I worked with several REME sgts when on a joint service unit at Boscombe Down. They were not mechanical but there training seemed to cover the same areas that RN Artificer training used to.
This was in the early 80s but I don't suppose things will have changed much.
If you are already trained to ONC level you should be OK
 
#6
Apart from not wanting to ever go to Bordon again why are you transferring? There's not many of the ME lads who did the VMs course who enjoyed being an ME again, most are either outside or have there notice in.
 
A

Axel.

Guest
#7
'Potential rewarded as first technicians on fast track programme lead the way'

The Defence School of Marine Engineering (DSMarE), HMS Sultan, is toasting the success of the Engineering Branches’ most recently promoted Leading Hands who have just completed the first phase of a new fast track programme which will continue to see them rapidly progress through the rankings structure.

http://www.royalnavy.mod.uk/news-an...r/21/141021-fast-track-programme-lead-the-way
 
#8
Are you REME?
I worked with several REME sgts when on a joint service unit at Boscombe Down.
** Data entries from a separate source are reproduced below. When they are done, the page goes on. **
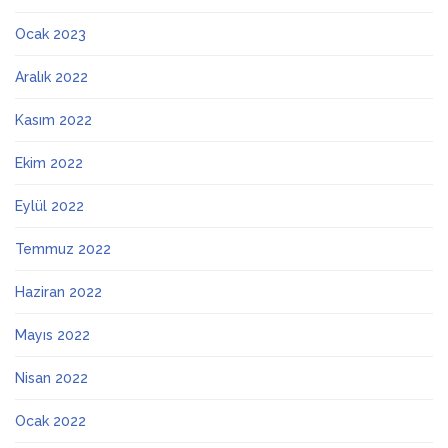
Ocak 2023
Aralık 2022
Kasım 2022
Ekim 2022
Eylül 2022
Temmuz 2022
Haziran 2022
Mayıs 2022
Nisan 2022
Ocak 2022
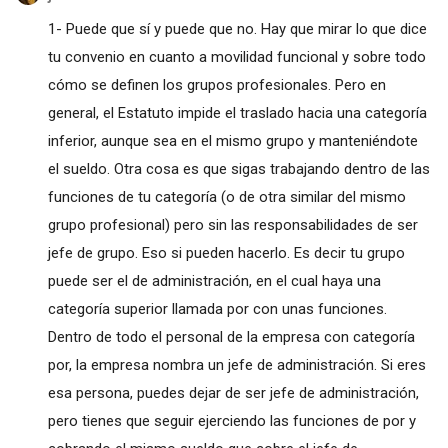
1- Puede que sí y puede que no. Hay que mirar lo que dice
tu convenio en cuanto a movilidad funcional y sobre todo
cómo se definen los grupos profesionales. Pero en
general, el Estatuto impide el traslado hacia una categoría
inferior, aunque sea en el mismo grupo y manteniéndote
el sueldo. Otra cosa es que sigas trabajando dentro de las
funciones de tu categoría (o de otra similar del mismo
grupo profesional) pero sin las responsabilidades de ser
jefe de grupo. Eso si pueden hacerlo. Es decir tu grupo
puede ser el de administración, en el cual haya una
categoría superior llamada por con unas funciones.
Dentro de todo el personal de la empresa con categoría
por, la empresa nombra un jefe de administración. Si eres
esa persona, puedes dejar de ser jefe de administración,
pero tienes que seguir ejerciendo las funciones de por y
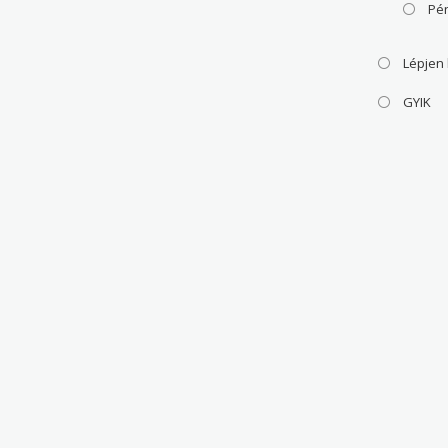
Pé
Lépjen
GYIK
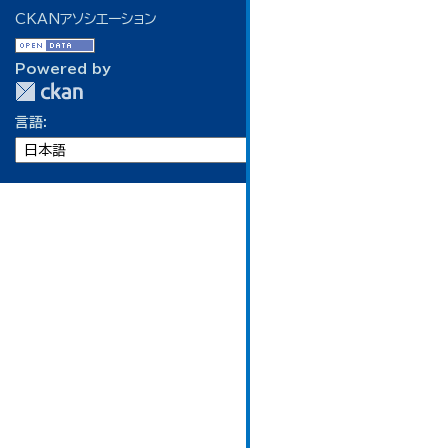
CKANアソシエーション
Powered by
言語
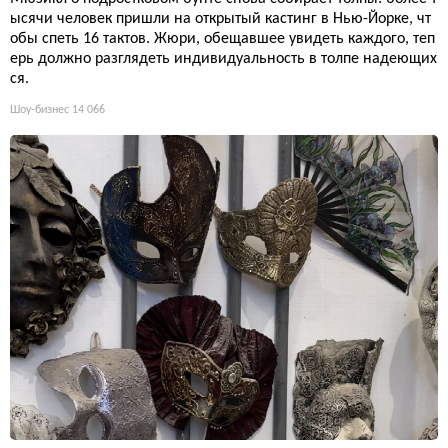
ысячи человек пришли на открытый кастинг в Нью-Йорке, чт
обы спеть 16 тактов. Жюри, обещавшее увидеть каждого, теп
ерь должно разглядеть индивидуальность в толпе надеющих
ся.
Шоу-бизнес
14 066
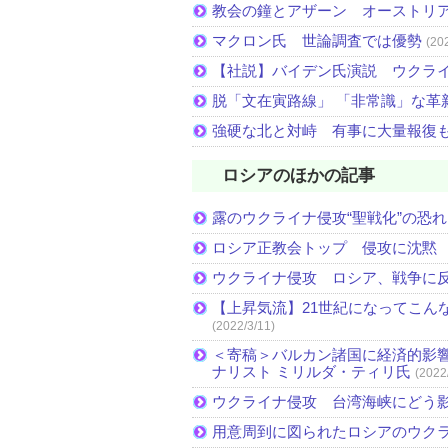
教会の鐘とアザーン オーストリ
マクロン氏 世論調査では優勢
(20
【社説】バイデン氏演説 ウクラ
脱「文在寅路線」 「非常識」な革
強硬な北と対峙 有事に大量報復
ロシアのほかの記事
露のウクライナ侵攻“聖戦化”の恐れ
ロシア正教会トップ 侵攻に沈黙
ウクライナ侵攻 ロシア、戦争に
【上昇気流】21世紀になってこん
(2022/3/11)
＜寄稿＞バルカン諸国に経済的影響
ナリスト ミリルダ・ティリ氏
(2022
ウクライナ侵攻 台湾海峡にどう
用意周到に図られたロシアのウク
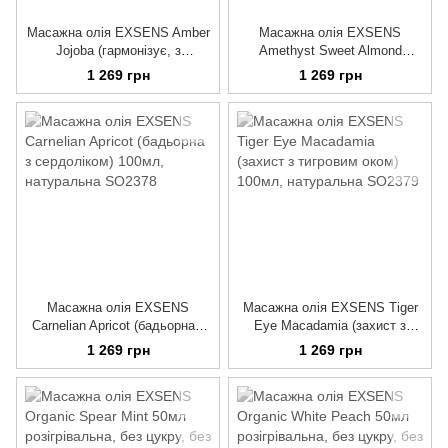
Масажна олія EXSENS Amber
Масажна олія EXSENS
Jojoba (гармонізує, з
Amethyst Sweet Almond
бурштином) 100мл,
(розслаблювальна, з
1 269 грн
1 269 грн
натуральна
аметистом) 100мл,
натуральна
Масажна олія EXSENS
Масажна олія EXSENS Tiger
Carnelian Apricot (бадьорна з
Eye Macadamia (захист з
сердоліком) 100мл,
тигровим оком) 100мл,
1 269 грн
1 269 грн
натуральна
натуральна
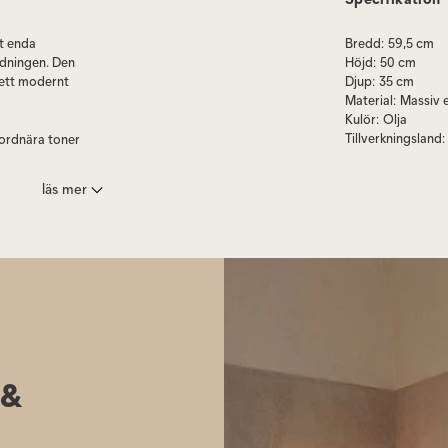
t enda
Bredd
:
59,5 cm
dningen. Den
Höjd
:
50 cm
 ett modernt
Djup
:
35 cm
Material
:
Massiv 
Kulör
:
Olja
Tillverkningsland
:
 jordnära toner
läs mer
d naturliga
exemplar av
 &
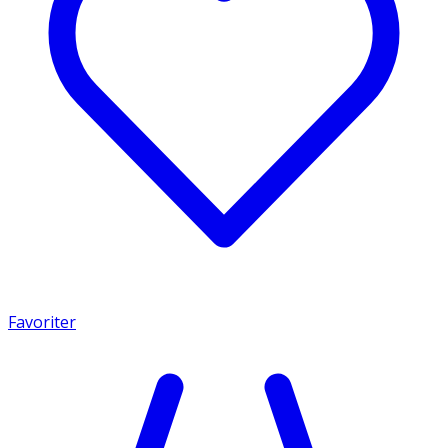
Favoriter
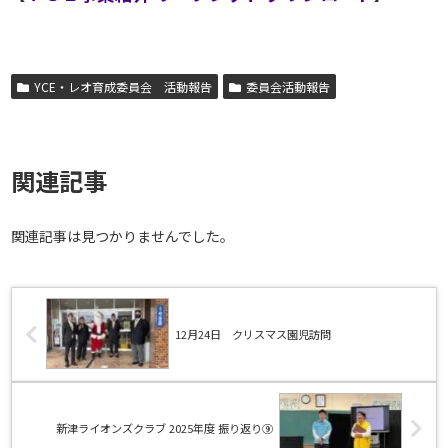
YCE・レオ育成委員会 活動報告
委員会活動報告
関連記事
関連記事は見つかりませんでした。
12月24日 クリスマス園児訪問
新津ライオンズクラブ 2025年度 振り返り⑨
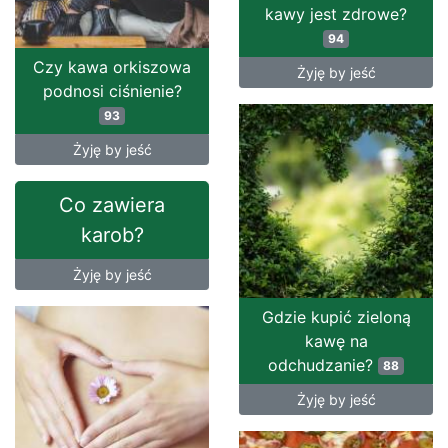
kawy jest zdrowe?
94
Czy kawa orkiszowa
Żyję by jeść
podnosi ciśnienie?
93
Żyję by jeść
Co zawiera
karob?
Żyję by jeść
Gdzie kupić zieloną
kawę na
odchudzanie?
88
Żyję by jeść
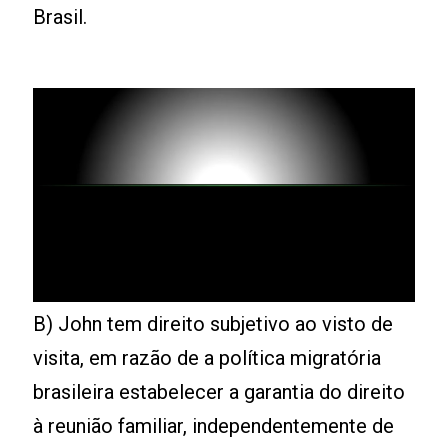
Brasil.
B) John tem direito subjetivo ao visto de
visita, em razão de a política migratória
brasileira estabelecer a garantia do direito
à reunião familiar, independentemente de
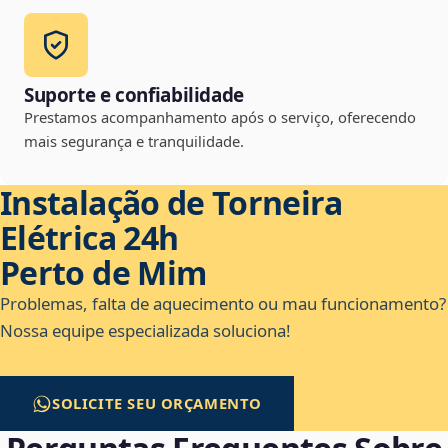
Suporte e confiabilidade
Prestamos acompanhamento após o serviço, oferecendo
mais segurança e tranquilidade.
Instalação de Torneira
Elétrica 24h
Perto de Mim
Problemas, falta de aquecimento ou mau funcionamento?
Nossa equipe especializada soluciona!
SOLICITE SEU ORÇAMENTO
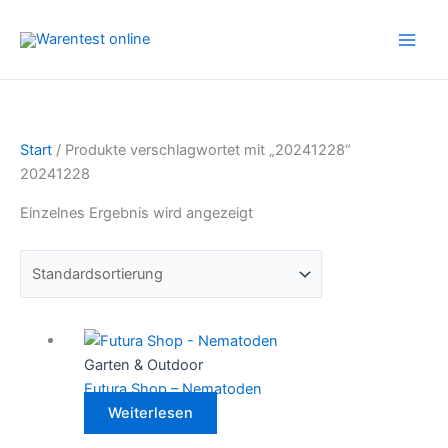
Zum
Inhalt
springen
Start
/ Produkte verschlagwortet mit „20241228“
20241228
Einzelnes Ergebnis wird angezeigt
Garten & Outdoor
Futura Shop – Nematoden
Weiterlesen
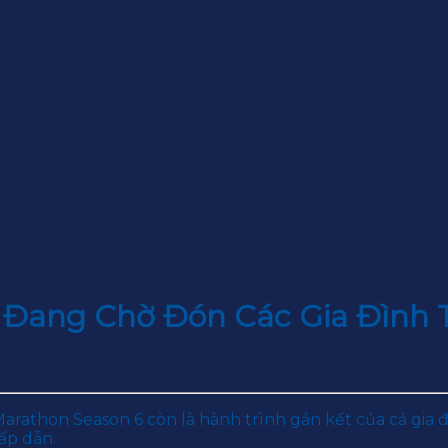
Đang Chờ Đón Các Gia Đình 
arathon Season 6 còn là hành trình gắn kết của cả gia
ấp dẫn.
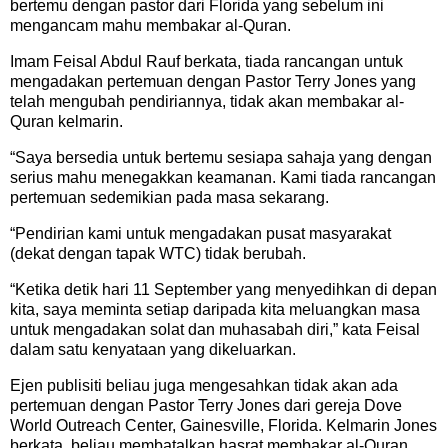
bertemu dengan pastor dari Florida yang sebelum ini
mengancam mahu membakar al-Quran.
Imam Feisal Abdul Rauf berkata, tiada rancangan untuk
mengadakan pertemuan dengan Pastor Terry Jones yang
telah mengubah pendiriannya, tidak akan membakar al-
Quran kelmarin.
“Saya bersedia untuk bertemu sesiapa sahaja yang dengan
serius mahu menegakkan keamanan. Kami tiada rancangan
pertemuan sedemikian pada masa sekarang.
“Pendirian kami untuk mengadakan pusat masyarakat
(dekat dengan tapak WTC) tidak berubah.
“Ketika detik hari 11 September yang menyedihkan di depan
kita, saya meminta setiap daripada kita meluangkan masa
untuk mengadakan solat dan muhasabah diri,” kata Feisal
dalam satu kenyataan yang dikeluarkan.
Ejen publisiti beliau juga mengesahkan tidak akan ada
pertemuan dengan Pastor Terry Jones dari gereja Dove
World Outreach Center, Gainesville, Florida. Kelmarin Jones
berkata, beliau membatalkan hasrat membakar al-Quran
They were not mechanical but there training seemed to cover the same areas that RN Artificer training used to.
This was in the early 80s but I don't suppose things will have changed much.
If you are already trained to ONC level you should be OK
yes am REME and I don't think I will get many new quals out of it , just some experience on new kit. i am an A mech witch is tanks (big diesels) so am guessing there will be a lot of transferable skills to even bigger diesels.
 
#9
Apart from not wanting to ever go to Bordon again why are you transferring? There's not many of the ME lads who did the VMs course who enjoyed being an ME again, most are either outside or have there notice in.
I am pretty sick with my corps, we seem to be a few years behind the Navy we are making mistake after mistake with regards to cutting post undermanning posts and trying to reinvent the wheel when it comes to training. the Navy (from the outside looking in) seem to have realised there mistakes and are trying to do something about it. To be honest I think am done with the forces, but i get so much from it camaraderie and what not that I am thinking a change might be just as good as a rest, not to mention it might let me finish my 22, my family have moved 4 times in 4 years! as I understand it the Navy don't move there families as much. my wife is almost broken.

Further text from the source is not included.